We are going off grid and using all gas appliances. Anyone have experince with Diamond gas refrigerator?

They are the only ones I can find that make a smaller stainless steel refrigerator. I wanted that b/c I am getting the 24" premier gas stove.

Lisa


----------



## texican

Link?


----------



## greg273

nu2solar said:


> We are going off grid and using all gas appliances. Anyone have experince with Diamond gas refrigerator?
> 
> They are the only ones I can find that make a smaller stainless steel refrigerator. I wanted that b/c I am getting the 24" premier gas stove.
> 
> Lisa



I briefly considered getting a propane frigde, but then decided I'd be money ahead by getting another solar panel and a small sized efficient regular fridge.


----------



## nu2solar

texica

The web site I was looking for the Diamond refrigerator is www.warehouseappliance.com

Thanks for any help


----------



## WisJim

We decided long ago that it was cheaper in the long run to get PVs and a SunFrost super efficient refrigerator than to pay for lp or propane for a gas refrigerator, and therefore replaced our Servel gas refrig back around 1985 or so, even though at the time PVs were much more expensive than they are today. The PVs and the Sunfrost are all still working fine.


----------



## texican

Agree with the others.... pv powered fridges probably are smarter in the long run... otherwise you're tied to propane deliveries. With solar, you control your own fate.
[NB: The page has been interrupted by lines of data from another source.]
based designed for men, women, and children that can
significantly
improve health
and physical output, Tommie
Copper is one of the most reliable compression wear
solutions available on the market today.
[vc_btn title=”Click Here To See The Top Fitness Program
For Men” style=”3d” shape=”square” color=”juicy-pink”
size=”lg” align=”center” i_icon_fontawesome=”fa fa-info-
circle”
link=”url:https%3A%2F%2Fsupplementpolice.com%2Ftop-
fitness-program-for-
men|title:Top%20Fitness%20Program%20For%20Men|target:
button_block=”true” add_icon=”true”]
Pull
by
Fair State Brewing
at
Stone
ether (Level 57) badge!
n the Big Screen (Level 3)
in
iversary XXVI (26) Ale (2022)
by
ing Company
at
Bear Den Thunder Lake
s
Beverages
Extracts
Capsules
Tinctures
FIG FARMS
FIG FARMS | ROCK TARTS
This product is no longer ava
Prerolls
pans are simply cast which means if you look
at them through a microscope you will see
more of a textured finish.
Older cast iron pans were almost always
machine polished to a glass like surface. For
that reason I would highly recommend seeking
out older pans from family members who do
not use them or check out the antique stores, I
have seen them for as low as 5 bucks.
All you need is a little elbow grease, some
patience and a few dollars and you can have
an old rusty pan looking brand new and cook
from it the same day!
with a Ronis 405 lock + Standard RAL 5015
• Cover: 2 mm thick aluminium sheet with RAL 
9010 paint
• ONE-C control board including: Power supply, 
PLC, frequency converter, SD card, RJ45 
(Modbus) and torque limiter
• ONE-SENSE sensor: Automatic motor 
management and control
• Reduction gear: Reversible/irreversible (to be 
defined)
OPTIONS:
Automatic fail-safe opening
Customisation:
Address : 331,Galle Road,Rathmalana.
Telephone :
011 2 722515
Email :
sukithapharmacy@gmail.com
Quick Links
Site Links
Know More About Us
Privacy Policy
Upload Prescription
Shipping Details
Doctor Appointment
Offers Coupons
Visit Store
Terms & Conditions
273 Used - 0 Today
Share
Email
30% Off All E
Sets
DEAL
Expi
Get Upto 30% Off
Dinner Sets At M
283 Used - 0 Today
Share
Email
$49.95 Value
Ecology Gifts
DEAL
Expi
I went with propane, cause I have free natural gas. 

Absorption fridges are a lot slower to cool things down than regular fridges... forget about having ice and ice cream at the same time...

I don't know if dc powered super efficients have the same troubles or not...


----------



## Helena

Yes.. agree also. But remember the cost of LP gas isn't cheap either..now a days !!


----------



## WisJim

Our SunFrost keeps ice cream, frozen fruit, meat, ice cubes, etc., frozen fine. But we have enough pvs and wind power that we have 2 chest freezers too.


----------



## michiganfarmer

My cousin works for an electric comapny. He says that in the next couple years Michigans electric costs are going to triple. I use about 800 kwh per month, and pay around $70 pe rmonth. I suggested to my wife that if our electric bill gets over $200, we are going to turn our electric off.
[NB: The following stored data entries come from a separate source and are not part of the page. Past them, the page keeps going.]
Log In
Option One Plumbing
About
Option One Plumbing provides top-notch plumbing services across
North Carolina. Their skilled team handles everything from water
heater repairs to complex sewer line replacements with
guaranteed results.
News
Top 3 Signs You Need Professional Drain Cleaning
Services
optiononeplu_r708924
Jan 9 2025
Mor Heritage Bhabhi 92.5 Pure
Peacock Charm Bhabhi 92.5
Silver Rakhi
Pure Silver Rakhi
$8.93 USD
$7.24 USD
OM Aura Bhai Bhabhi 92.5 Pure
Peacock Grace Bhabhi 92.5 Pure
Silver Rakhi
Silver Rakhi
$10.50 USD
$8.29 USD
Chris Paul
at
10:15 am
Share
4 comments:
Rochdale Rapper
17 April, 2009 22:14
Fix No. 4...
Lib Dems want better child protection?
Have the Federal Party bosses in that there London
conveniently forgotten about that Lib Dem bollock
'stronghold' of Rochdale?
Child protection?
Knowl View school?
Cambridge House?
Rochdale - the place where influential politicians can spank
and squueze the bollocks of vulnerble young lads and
I have talked to my mother about the ice boxes her family used before the 1960s. SHe said it only used a block of ice per week. 

I have thought about building one, building an ice house, and making ice outside all winter to use during the summer.


----------



## WisJim

There have been some good ideas and experiments with making the icehouse next to the living space, freezing ice in it, in place, and using that ice to cool food all summer, without having to move the ice. The old "New Shelter" magazine from Rodale press back in the 1970s or 80s had a series of articles about low energy use refrigeration, including that kind of ice house. I remember when my grandparents quit cutting ice and converted their ice house to a wood shed, which is also now gone. And my wife remembers the iceman delivering ice in town every couple of days. (And neither of us are 60 yet)


----------



## Charleen

I used to have a Servel gas fridge. It was from the 1940's. I don't know where it originated but my grandmother used it from approx 1969-1985, then I used it from 1985-93. Then Servel offered a $100 rebate to recall their fridges due to carbon monoxide problems. This was before I began homesteading and knew what a gem I had. I succumbed and got my $100 but I'm kicking myself now.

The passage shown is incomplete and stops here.